Section 1
Box Plots
Property
A box plot (or box-and-whisker plot) is a visual representation of the five-number summary, and tells us much more about the spread of the data.
A box is drawn from the 25th percentile to the 75th percentile, and 'whiskers' are drawn from the lowest data value to the 25th percentile and from the 75th percentile to the highest data value.
Examples
- Given a five-number summary of {Min: 4, Q1: 7, Med: 10, Q3: 12, Max: 18}, a box plot would show a box extending from 7 to 12 with a line at 10, and whiskers reaching to 4 and 18.
- A data set of quiz scores is {5, 6, 6, 7, 8, 9, 10}. The five-number summary is {Min:5, Q1:6, Med:7, Q3:9, Max:10}. Its box plot has a box from 6 to 9 and whiskers from 5 to 10.

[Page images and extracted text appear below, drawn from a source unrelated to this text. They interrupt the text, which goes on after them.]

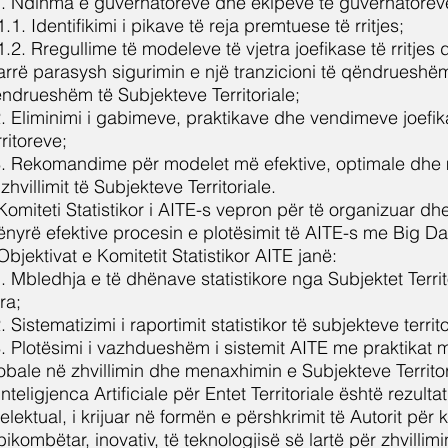
. Ndihma e guvernatorëve dhe ekipeve të guvernatorëve
1.1. Identifikimi i pikave të reja premtuese të rritjes;
1.2. Rregullime të modeleve të vjetra joefikase të rritjes 
rrë parasysh sigurimin e një tranzicioni të qëndrueshëm d
ndrueshëm të Subjekteve Territoriale;
. Eliminimi i gabimeve, praktikave dhe vendimeve joefika
rritoreve;
. Rekomandime për modelet më efektive, optimale dhe
 zhvillimit të Subjekteve Territoriale.
Komiteti Statistikor i AITE-s vepron për të organizuar 
nyrë efektive procesin e plotësimit të AITE-s me Big D
Objektivat e Komitetit Statistikor AITE janë:
. Mbledhja e të dhënave statistikore nga Subjektet Terri
era;
. Sistematizimi i raportimit statistikor të subjekteve territo
. Plotësimi i vazhdueshëm i sistemit AITE me praktikat m
obale në zhvillimin dhe menaxhimin e Subjekteve Territor
Inteligjenca Artificiale për Entet Territoriale është rezultat i
telektual, i krijuar në formën e përshkrimit të Autorit për k
ikombëtar, inovativ, të teknologjisë së lartë për zhvillim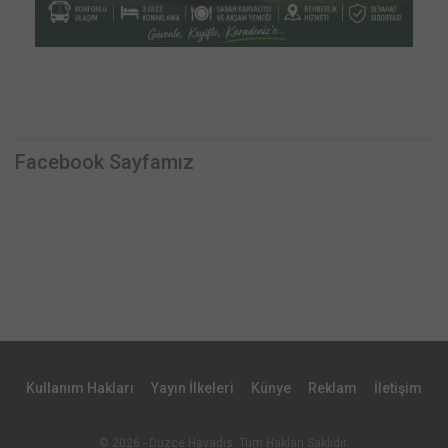
Facebook Sayfamız
Kullanım Hakları
Yayın İlkeleri
Künye
Reklam
İletişim
© 2026 - Düzce Havadis. Tüm Hakları Saklıdır.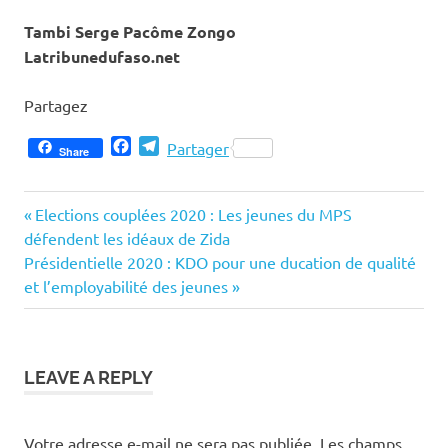
Tambi Serge Pacôme Zongo
Latribunedufaso.net
Partagez
Facebook
Telegram
Partager
Share
Previous
Navigation
Elections couplées 2020 : Les jeunes du MPS
Post:
défendent les idéaux de Zida
de
Next
Présidentielle 2020 : KDO pour une ducation de qualité
Post:
et l’employabilité des jeunes
l’article
LEAVE A REPLY
Votre adresse e-mail ne sera pas publiée.
Les champs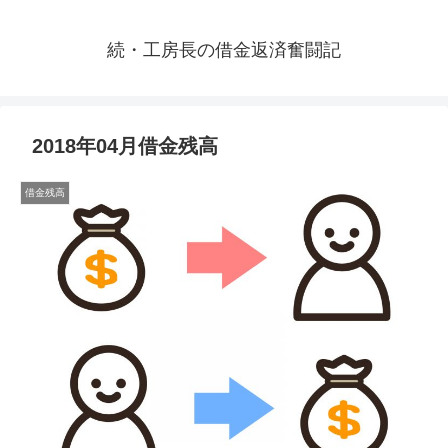
続・工房長の借金返済奮闘記
2018年04月借金残高
借金残高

- If one box plot has a much longer box than another, it means the middle half of its data is more spread out. A longer right whisker means the top 25% of values are more spread out than the bottom 25%.
Explanation
A box plot turns the five-number summary into a picture. The 'box' contains the middle 50% of your data. The 'whiskers' stretch out to the highest and lowest values, showing the full range and how spread out everything is.